I'd always heard about this underground network. The Green Mill ought to conduct public tours...
Few people know it's there -- fewer know where it leads.
In the floor behind the bar at the Green Mill, a century-old jazz club in Uptown, lies a door. Beneath it: a musty labyrinth of gangster and Uptown history.
The World Below -- a series of tunnels branching underground from the Green Mill to the bookstore Shake, Rattle & Read a few doors away -- mixes myth and fable, dusty boilers and blood-splattered urinals (more on this in a moment).
In the mid-1910s, the Green Mill was an exclusive hangout for Essanay Studio executives and early film stars such as Charlie Chaplin and Wallace Beery. In recent decades, jazz musicians such as Clifford Jordan, Branford Marsalis and Harry Connick Jr. have graced its stage. But tales of Jazz Age Chicago, when gangsters such as "Machine Gun" Jack McGurn and boss Alphonse Capone defied Prohibition, are most prominent down below.
"They could either come to the tunnels and hide, or escape. Of course, the booze was stashed down here," says Ric Addy, owner of Shake, Rattle & Read. The bookstore has been in his family since 1965, which makes Addy an armchair historian and raconteur of all things Uptown.
[From A gangster underworld? -- chicagotribune.com]
I haven't even been to The Green Mill in quite a while (not pictured above), though it is a fun place to take out-of-towners. My brother ordered a glass of Old Style, on tap, for $6.99, and my sister and I thought it was the funniest thing ever.
Before the massive Uptown Theatre changed the face of Broadway's 4800 block in 1925, the Green Mill hosted a vast beer garden and dance hall, complete with underground restrooms. The original stone façade entrance still stands outside, though obscured by a fiberglass sign for the restaurant Fiesta Mexicana.
Below, only the men's restroom survives, complete with the original, tiny octagonal tiles and porcelain urinals.
"It's not too hard to imagine Capone stepping up to do his business here," Addy jokes.
Unlike the brightly lighted Green Mill storeroom, darkness permeates everything and temperatures drop 20 degrees. It's quiet. If any ghosts linger here, they keep to themselves. The corpses of a half-dozen water bugs lie scattered near the doorway.

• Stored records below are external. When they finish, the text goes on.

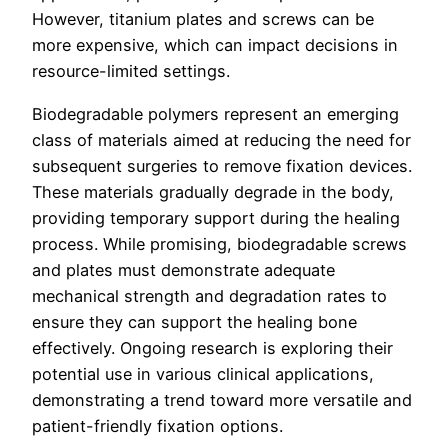
However, titanium plates and screws can be
more expensive, which can impact decisions in
resource-limited settings.
Biodegradable polymers represent an emerging
class of materials aimed at reducing the need for
subsequent surgeries to remove fixation devices.
These materials gradually degrade in the body,
providing temporary support during the healing
process. While promising, biodegradable screws
and plates must demonstrate adequate
mechanical strength and degradation rates to
ensure they can support the healing bone
effectively. Ongoing research is exploring their
potential use in various clinical applications,
demonstrating a trend toward more versatile and
patient-friendly fixation options.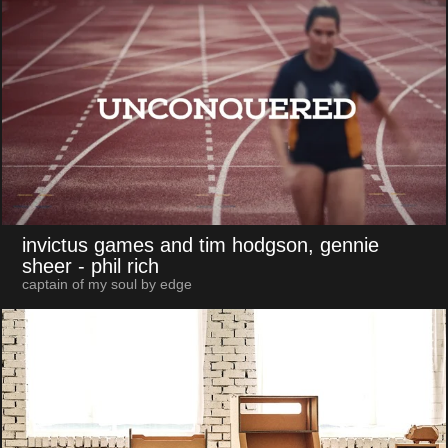
invictus games and tim hodgson, gennie
sheer
- phil rich
captain of my soul by edge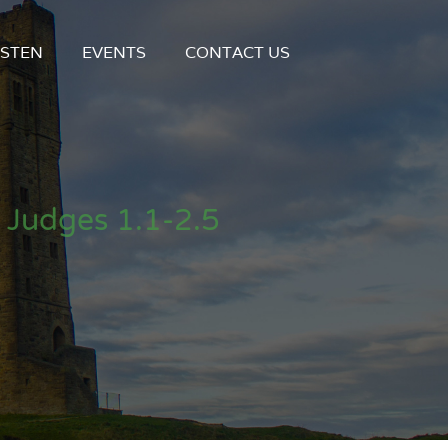
ISTEN
EVENTS
CONTACT US
 Judges 1.1-2.5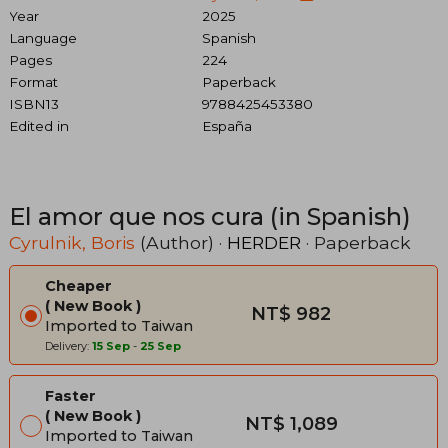
Year
2025
Language
Spanish
Pages
224
Format
Paperback
ISBN13
9788425453380
Edited in
España
El amor que nos cura (in Spanish)
Cyrulnik, Boris
(Author) ·
HERDER
· Paperback
Cheaper
New Book
NT$ 982
Imported to Taiwan
Delivery:
15 Sep
-
25 Sep
Faster
New Book
NT$ 1,089
Imported to Taiwan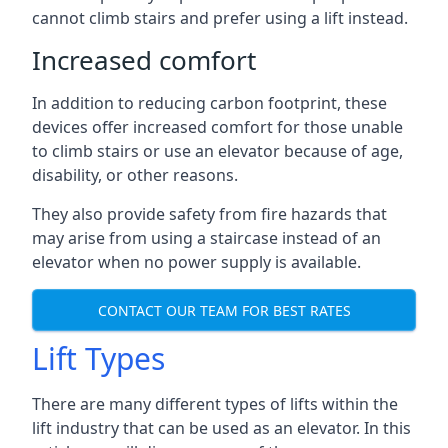
cannot climb stairs and prefer using a lift instead.
Increased comfort
In addition to reducing carbon footprint, these
devices offer increased comfort for those unable
to climb stairs or use an elevator because of age,
disability, or other reasons.
They also provide safety from fire hazards that
may arise from using a staircase instead of an
elevator when no power supply is available.
CONTACT OUR TEAM FOR BEST RATES
Lift Types
There are many different types of lifts within the
lift industry that can be used as an elevator. In this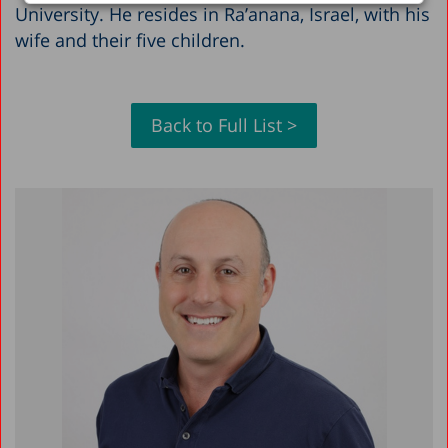
University. He resides in Ra’anana, Israel, with his
wife and their five children.
Back to Full List >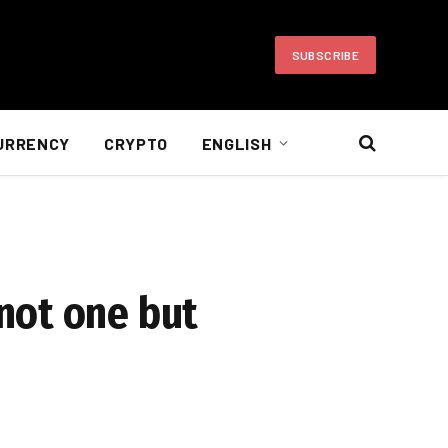
SUBSCRIBE
URRENCY
CRYPTO
ENGLISH
not one but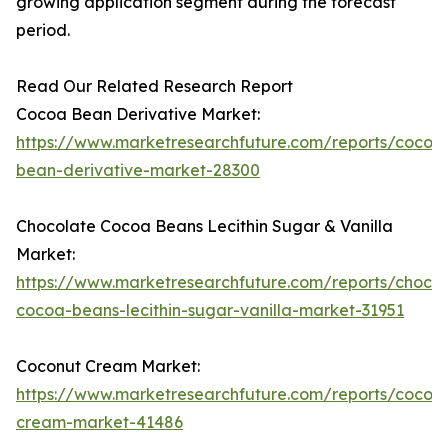
growing application segment during the forecast
period.
Read Our Related Research Report
Cocoa Bean Derivative Market:
https://www.marketresearchfuture.com/reports/cocoa
bean-derivative-market-28300
Chocolate Cocoa Beans Lecithin Sugar & Vanilla
Market:
https://www.marketresearchfuture.com/reports/chocol
cocoa-beans-lecithin-sugar-vanilla-market-31951
Coconut Cream Market:
https://www.marketresearchfuture.com/reports/cocon
cream-market-41486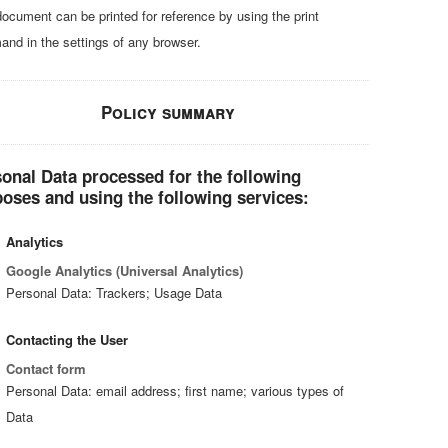
document can be printed for reference by using the print
nd in the settings of any browser.
Policy summary
onal Data processed for the following
oses and using the following services:
Analytics
Google Analytics (Universal Analytics)
Personal Data: Trackers; Usage Data
Contacting the User
Contact form
Personal Data: email address; first name; various types of
Data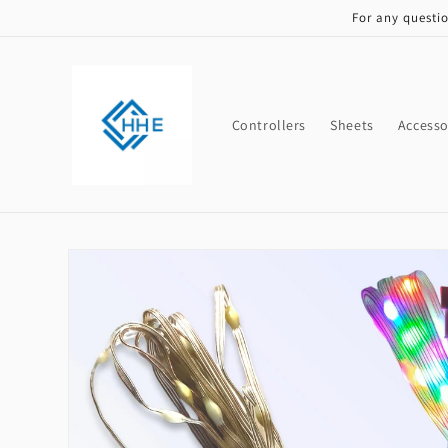
Skip to
For any questi
content
Controllers
Sheets
Accesso
Skip to
product
information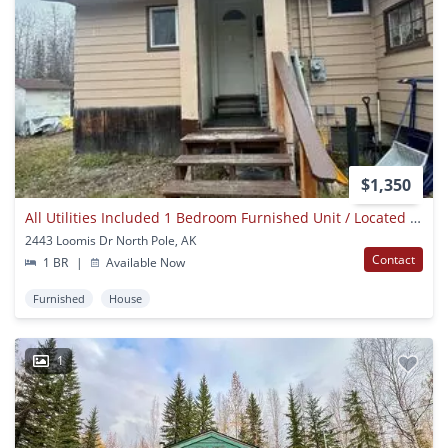
$1,350
All Utilities Included 1 Bedroom Furnished Unit / Located In North Pole Ak / No Pets
2443 Loomis Dr North Pole, AK
Contact
1 BR
|
Available Now
Furnished
House
1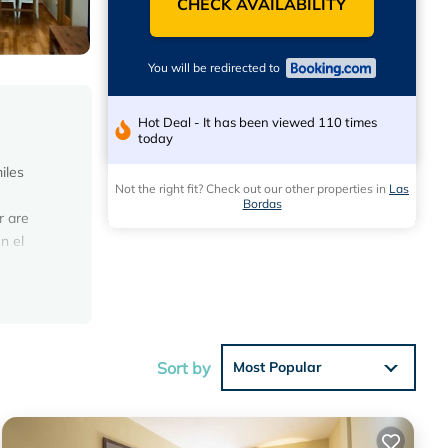
CHECK AVAILABILITY
You will be redirected to
Hot Deal - It has been viewed 110 times
today
iles
Not the right fit? Check out our other properties in
Las
Bordas
r are
n el
ese
ews with
Sort by
Most Popular
lace in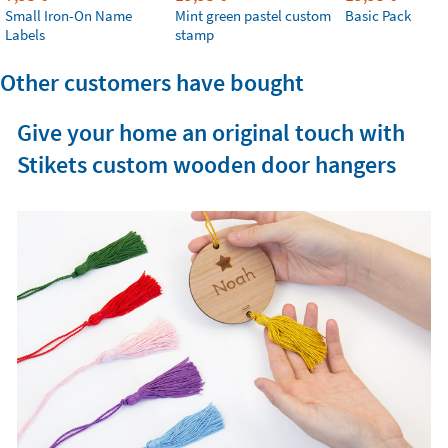
Small Iron-On Name
Mint green pastel custom
Basic Pack
Labels
stamp
Other customers have bought
Give your home an original touch with
Stikets custom wooden door hangers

There is evidence of life, however. I nside one of the urinals, a violent red smear clings to the porcelain - remnant of a fake mob hit shot for the 1993 movie "Excessive Force," starring Thomas Ian Griffith and James Earl Jones.
Jones and Griffith aren't the only celebrities to have visited the tunnels. Over the years, Addy has given private tours to bands such as the Beastie Boys and Suicidal Tendencies who were looking for their own pieces of gangster legacy. Years ago, one room held wooden bank vaults stacked with rotting bank documents, but they're long gone.